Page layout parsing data
..........
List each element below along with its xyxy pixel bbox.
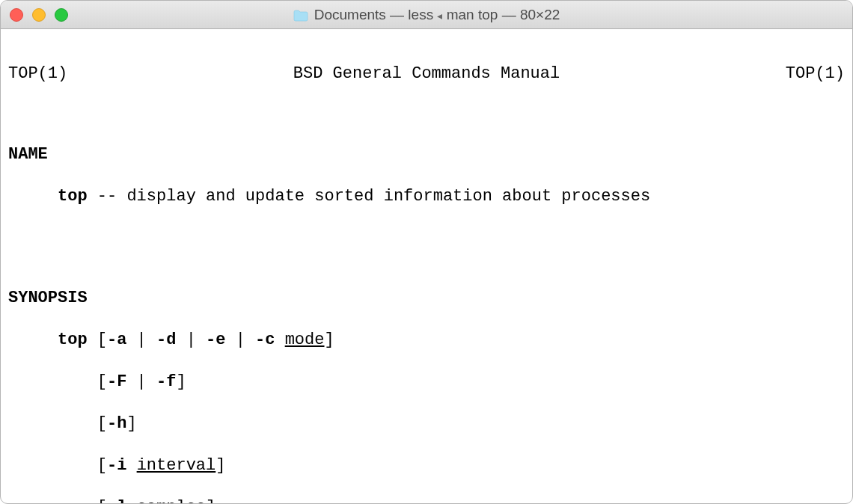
- synopsis-line-2: [-F | -f]: [8, 372, 845, 393]
- synopsis-line-3: [-h]: [8, 414, 845, 434]
- synopsis-line-5: [-l samples]: [8, 497, 845, 503]
- terminal-window: Documents — less ◂ man top — 80×22 TOP(1…: [0, 0, 853, 504]
- zoom-button[interactable]: [55, 8, 68, 22]
- synopsis-line-4: [-i interval]: [8, 455, 845, 476]
- triangle-icon: ◂: [437, 10, 442, 22]
- name-heading: NAME: [8, 144, 845, 165]
- titlebar[interactable]: Documents — less ◂ man top — 80×22: [1, 1, 852, 29]
- man-header-left: TOP(1): [8, 64, 67, 84]
- synopsis-heading: SYNOPSIS: [8, 288, 845, 309]
- man-header-center: BSD General Commands Manual: [293, 64, 560, 84]
- minimize-button[interactable]: [32, 8, 46, 22]
- window-title-text: Documents — less ◂ man top — 80×22: [314, 7, 560, 23]
- name-desc: display and update sorted information ab…: [126, 187, 650, 206]
- folder-icon: [293, 9, 308, 21]
- name-cmd: top: [58, 187, 88, 206]
- synopsis-line-1: top [-a | -d | -e | -c mode]: [8, 330, 845, 351]
- window-controls: [10, 8, 68, 22]
- man-header: TOP(1)BSD General Commands ManualTOP(1): [8, 64, 845, 84]
- terminal-content[interactable]: TOP(1)BSD General Commands ManualTOP(1) …: [1, 29, 852, 503]
- name-sep: --: [88, 187, 127, 206]
- close-button[interactable]: [10, 8, 23, 22]
- name-line: top -- display and update sorted informa…: [8, 186, 845, 207]
- man-header-right: TOP(1): [786, 64, 845, 84]
- window-title: Documents — less ◂ man top — 80×22: [1, 7, 852, 23]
..........
**EXERCISE INSTRUCTIONS**
Retype the records verbatim, but not their images.

**RESULT OF THIS TASK**
List each element below along with its xyxy pixel bbox.
- synopsis-line-2: [-F | -f]: [8, 372, 845, 393]
- synopsis-line-3: [-h]: [8, 414, 845, 434]
- synopsis-line-5: [-l samples]: [8, 497, 845, 503]
- terminal-window: Documents — less ◂ man top — 80×22 TOP(1…: [0, 0, 853, 504]
- zoom-button[interactable]: [55, 8, 68, 22]
- synopsis-line-4: [-i interval]: [8, 455, 845, 476]
- triangle-icon: ◂: [437, 10, 442, 22]
- name-heading: NAME: [8, 144, 845, 165]
- titlebar[interactable]: Documents — less ◂ man top — 80×22: [1, 1, 852, 29]
- man-header-left: TOP(1): [8, 64, 67, 84]
- synopsis-heading: SYNOPSIS: [8, 288, 845, 309]
- man-header-center: BSD General Commands Manual: [293, 64, 560, 84]
- minimize-button[interactable]: [32, 8, 46, 22]
- window-title-text: Documents — less ◂ man top — 80×22: [314, 7, 560, 23]
- name-desc: display and update sorted information ab…: [126, 187, 650, 206]
- folder-icon: [293, 9, 308, 21]
- name-cmd: top: [58, 187, 88, 206]
- synopsis-line-1: top [-a | -d | -e | -c mode]: [8, 330, 845, 351]
- window-controls: [10, 8, 68, 22]
- man-header: TOP(1)BSD General Commands ManualTOP(1): [8, 64, 845, 84]
- terminal-content[interactable]: TOP(1)BSD General Commands ManualTOP(1) …: [1, 29, 852, 503]
- name-sep: --: [88, 187, 127, 206]
- close-button[interactable]: [10, 8, 23, 22]
- name-line: top -- display and update sorted informa…: [8, 186, 845, 207]
- man-header-right: TOP(1): [786, 64, 845, 84]
- window-title: Documents — less ◂ man top — 80×22: [1, 7, 852, 23]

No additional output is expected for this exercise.